Cristina Radu
@Sage Optimization
💎 Hidden gems in the solver world
🛠 In recent years, I have observed new products emerging in the mathematical solvers market. I am inspired by those who choose to create new products and establish a company and/or a brand from the ground up.
🏹 Having more of this innovation in the optimization space will increase the visibility of optimization and help maintain affordable prices.
1️⃣ HiGHS is a general purpose solver for LP, MIP and QP
HiGHS is based on solvers written by PhD students from the Optimization and Operational Research Group in the School of Mathematics at University of Edinburgh.
HiGHS is being developed very actively, with a new interior point solver and major improvements to the MIP solver in the pipeline, and its research software engineer is employed full-time by the university.
✅ Performance-wise, in general (based on the Mittelmann benchmarks) it's the best open-source linear optimization software, particularly for medium/large-scale MIP.
✅ It provides the default LP and MIP solvers in SciPy and MATLAB, has interfaces to C++, C, Python, Rust, C#, Julia, Javascript, Fortran and R, and can be used via modelling languages such as AMPL, GAMS, JuMP, Pyomo, PuLP and MathOpt (OR-Tools).
🚫 Documentation, add-ons like lazy constraints, and user-defined cuts and branching strategies.

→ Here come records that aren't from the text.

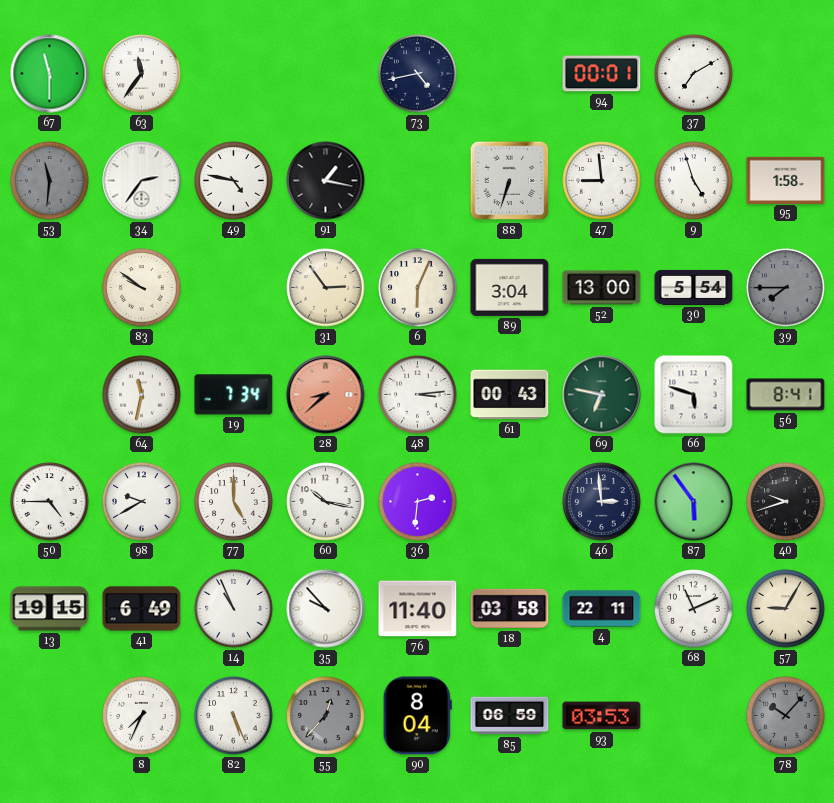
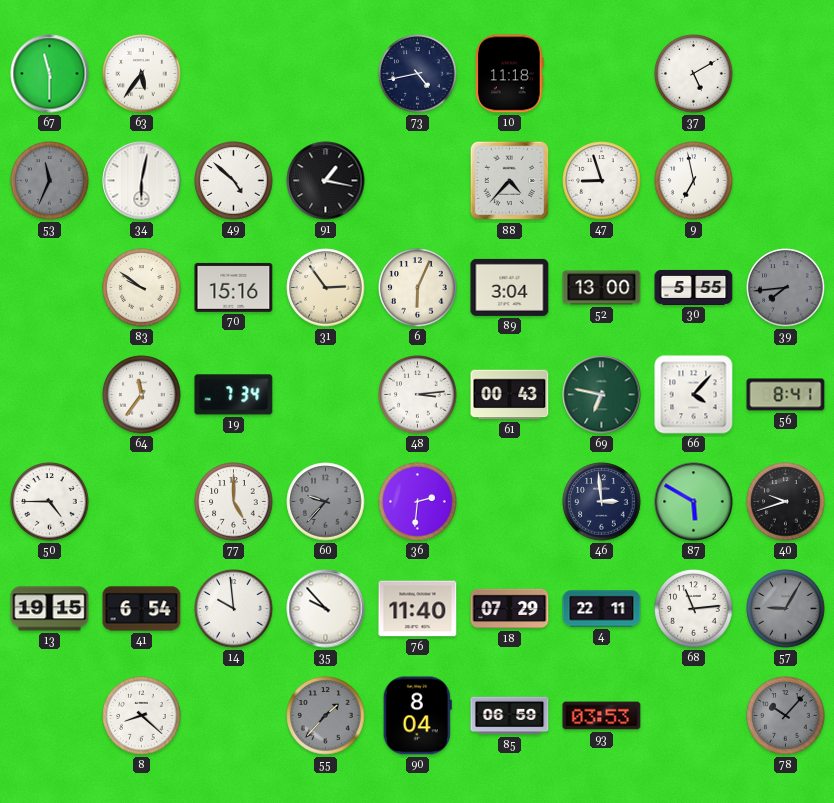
63: 11:36 -> 5:36
10: none -> 11:18
94: 00:01 -> none
37: 7:10 -> 5:10
53: 11:31 -> 11:34
34: 2:36 -> 6:02
49: 4:47 -> 4:52
88: 6:33 -> 4:37
47: 8:59 -> 8:57
9: 4:57 -> 6:58
95: 1:58 -> none
70: none -> 15:16
30: 5:54 -> 5:55
39: 7:45 -> 7:44
64: 11:32 -> 11:36
28: 8:38 -> none
66: 5:48 -> 4:07
98: 9:40 -> none
60: 10:17 -> 9:37
60 dial: white -> grey
87: 5:54 -> 5:50
41: 6:49 -> 6:54
14: 10:56 -> 9:59
18: 03:58 -> 07:29
68: 11:11 -> 11:14
57 dial: cream -> grey
8: 7:34 -> 8:22
82: 5:26 -> none
55: 12:37 -> 1:37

2️⃣ Quantagonia solves LP, MIP, QUBO, scheduling, vehicle routing
They are combining LLM with their in-house built solver. Users can model and incorporate constraints without needing advanced math programming expertise.
✅ The solver closely matches the performance of the commercial solvers for LP & MIP (Gurobi etc.).
✅ A seamless experience with the friendly user interface.
✅ Start testing immediately for free without speaking to a sales representative.
✅ Access top-tier optimization capabilities at a fraction of the cost.
🚫 While the cloud-only availability this enhances accessibility and ease of use, it may not align with organizations requiring on-premises solutions.
🚫 Currently, non-convex optimization features are limited but are scheduled for inclusion in future updates.
3️⃣ Timefold solves field service routing, last mile routing, employee shift scheduling, job shop scheduling, task assignment, etc.
No math needed: Timefold Solver is the open source solver for software developers, with support OOP, FP, unit testing, integration and containers.
✅ Can handle complex constraints and objectives, such as fairness, lunch breaks, priorities, multi-resource visit, etc.
✅ Scales well to very large datasets
✅ Open source Solver (Apache License)
✅ Constraints as code in Java, Python or Kotlin with unit testing support
✅ Quickstarts code on GitHub and complete documentation.
🚫 Requires installing a JVM
🚫 Doesn’t always handle small problems ideally (work in progress)
🔷 InsideOpt’s Seeker solves, among others, inventory optimization, pricing, time tabling, network design, production scheduling, sports scheduling, fleet assignment, train yarding etc.
Seeker is a general purpose solver. It is hyper-parameterized. You can tune the solver exactly for the problem instances that you are facing, without having to do it manually, but by using InsideOpt tuning technology. You get a massive customization performance booster without hands-on work.
✅ Models are easier and intutive to setup up and change. Native support for non-linear, non-convex, non-differentiable, non-hierarchical multi-objective, and stochastic problems.
✅ You get better feasible solutions faster in many cases than with MIP tech. Ability to run distributed on as many cores as desired. Ability to add more cores during optimization. Crash resilience if individual pods crash. Ability to pick up optimization from where it stopped after hardware crashes.
✅ Solutions still work well even if futures turn out slightly differently than expected. More realistic models mean plans that execute better.
🚫 No dual bounds (not needed during deployment, only during development).
🔷 SAS Optimization is a set of solvers + algebraic modeling language + ModelOps deployment + open source integration.
It solves LP, MIP, QP, NLP, CLP and Conic type of problems.
They have
(1) built-in metaheuristics for feasible, and exact solutions for CVRP and VRPTW
(2) automated Benders and Dantzig-Wolfe decomposition for large LP and MIP (3) built-in, seamless distributed processing (see: the cofor{ } loop and groupby() statements)
(4) backward compatibility and version control throughout previous releases.
✅ One of the fastest solvers for large scale LP and MIP problems
✅ Robust algebraic modelling language with the syntax similar to AMPL
✅ Open source integration of solvers into Pyomo and PuLP, in addition to Python API (sasoptpy)
✅ Robust and scalable network algorithms available through the network solver (e.g., TSP, VRP, VRPTW, MST, min cut, shortest paths, cycle detection, etc.)
🚫 Expensive for commercial use
🚫 Unknown to many who still think SAS is only for statistics and machine learning applications
🔷 Worth mentioning is Hexaly, focused on non-linear problems. Their example tour on the website is a great place to check out the type of problems and already start practicing the formulation of various non-linear problems.